Probably other questions that will need to be asked.

And even in that list of question, I'm not sure I'd be able to advocate
backporting this in the upstream branches - it hasn't had much testing.
It's unstable.  It's "difficult" to use.  It is not widespread that
people have so many cores.  The workaround is much simpler than
supporting this (recompile).

>
> --
> David Marchand
Stephen Hemminger Feb. 21, 2020, 4:38 p.m. UTC | #10
On Fri, 21 Feb 2020 09:48:58 -0500
Aaron Conole <aconole@redhat.com> wrote:

> David Marchand <david.marchand@redhat.com> writes:
> 
> > On Fri, Feb 21, 2020 at 9:19 AM Song, Keesang <Keesang.Song@amd.com> wrote:  
> >>
> >> [AMD Official Use Only - Internal Distribution Only]  
> >
> > Please, get this header removed.
> > This is a public mailing list.
> >
> >  
> >> Thanks Thomas for bringing this up.
> >> I consider this is not a new feature, but rather a fix to address
> >> the issue with statically assigned maximum lcore limit on
> >> high-density CPU platform such as AMD Epyc.

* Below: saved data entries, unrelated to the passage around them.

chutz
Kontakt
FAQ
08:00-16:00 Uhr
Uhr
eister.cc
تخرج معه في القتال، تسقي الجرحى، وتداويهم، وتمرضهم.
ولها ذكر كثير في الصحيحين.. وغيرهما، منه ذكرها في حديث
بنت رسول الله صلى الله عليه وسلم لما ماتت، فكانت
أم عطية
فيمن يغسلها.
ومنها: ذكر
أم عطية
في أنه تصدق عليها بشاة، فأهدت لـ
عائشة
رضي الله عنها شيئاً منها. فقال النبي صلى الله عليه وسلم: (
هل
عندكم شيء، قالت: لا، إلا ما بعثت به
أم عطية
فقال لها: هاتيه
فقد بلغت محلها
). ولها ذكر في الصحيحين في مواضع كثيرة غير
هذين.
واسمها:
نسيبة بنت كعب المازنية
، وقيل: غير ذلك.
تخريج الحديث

> >> As I see a lot of DPDK adopters are still using LTS 18.11 & 19.11,
> >> and they have 1~2 yrs of lifetime left, we like to backport this to
> >> LTS 18.11 & 19.11 at least.  
> >
> > It is not a fix.
> >
> > The use of static arrays is a design choice that goes back to the
> > early days in dpdk.
> > The addition of --lcores came in after this, but it was introduced for
> > a different use case than placing lcores on any physical core.
> > And there was no claim that a core > RTE_MAX_LCORE would be usable.
> >
> >
> > When testing on a new hardware, it is normal to observe some limitations.

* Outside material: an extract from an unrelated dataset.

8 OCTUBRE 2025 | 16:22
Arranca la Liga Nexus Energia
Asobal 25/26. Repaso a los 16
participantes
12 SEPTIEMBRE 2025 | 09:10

> > Running DPDK on those platforms should be possible: "should be"
> > because I do not have access to this hardware and saw neither tests
> > reports nor performance numbers.
> > Before this patch, the limitation is that on Epyc, cores >
> > RTE_MAX_LCORE are not usable.
> >
> >
> > Now, this change is quite constrained.

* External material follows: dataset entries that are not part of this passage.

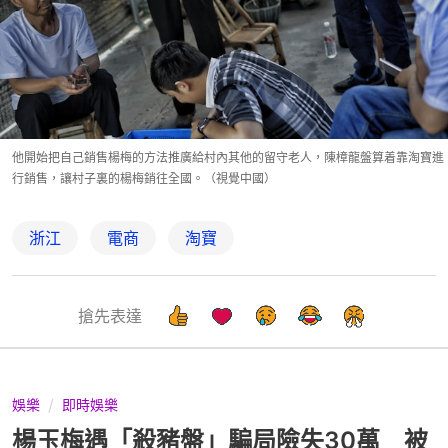
他開始把自己銷售楊梅的方法推廣給村內其他的留守老人，陳樟龍盤算着靠淘寶進
行銷售，讓村子裏的楊梅銷往全國。（視覺中國）
浙江
電商
淘寶
搶先表達
娛樂
即時娛樂
楊玉梅遇「殺豬盤」騙局險失30萬 被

> > If we backport it, I don't expect issues in the main dpdk components
> > (based on code review and ovs tests with a RTE_MAX_LCORE set to 16 on
> > a 24 cores system).
> > There might be issues in some examples or not widely used library
> > which uses a physical core id instead of a lcore id.
> >
> >
> > This is the same recurring question "do we allow new features in a
> > stable branch?".  
> 
> Usually, the answer is 'no'.  But we do allow some "new" things to be
> backported (pci ids, etc) that might be required to enable older
> functionality.  Additionally, I'm sure if some feature were required to
> mitigate a CVE, we'd rather favor backporting it.
> 
> I guess we could pose a litmus test:
> 
>   1. Is the problem this feature solves so widespread that it needs to
>      be addressed ASAP?
>   2. Is there a known workaround to the problem this is solving?
>   3. How intrusive is the feature?
>   4. Is it shown to be stable in the mainline (number of fixes, testing,
>      etc)?
>   5. Is it constrained enough that we know we can support it with even
>      higher priority than other things?
> 
> Probably other questions that will need to be asked.
> 
> And even in that list of question, I'm not sure I'd be able to advocate
> backporting this in the upstream branches - it hasn't had much testing.
> It's unstable.  It's "difficult" to use.  It is not widespread that
> people have so many cores.  The workaround is much simpler than
> supporting this (recompile).
> 
> >
> > --
> > David Marchand  
> 

RTE_MAX_LCORES is exposed in API/ABI to application.
Many applications use that to size internal data structures.
Having rte_lcore_id() potentially return a larger value would cause
out of bounds access (and crash) in that application.